_Source material_
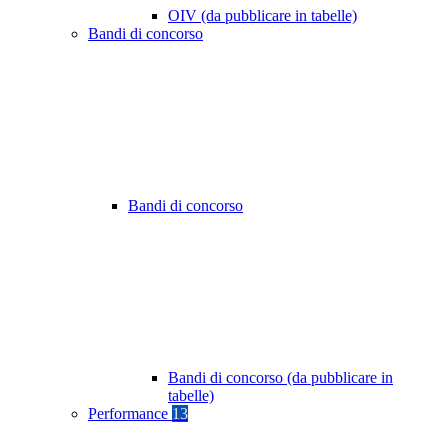
OIV (da pubblicare in tabelle)
Bandi di concorso
Bandi di concorso
Bandi di concorso (da pubblicare in
tabelle)
Performance
13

_Instructions to follow_
Set down all of the entries exactly as they stand, without any image.

_Expected answer_
OIV (da pubblicare in tabelle)
Bandi di concorso
Bandi di concorso
Bandi di concorso (da pubblicare in
tabelle)
Performance
13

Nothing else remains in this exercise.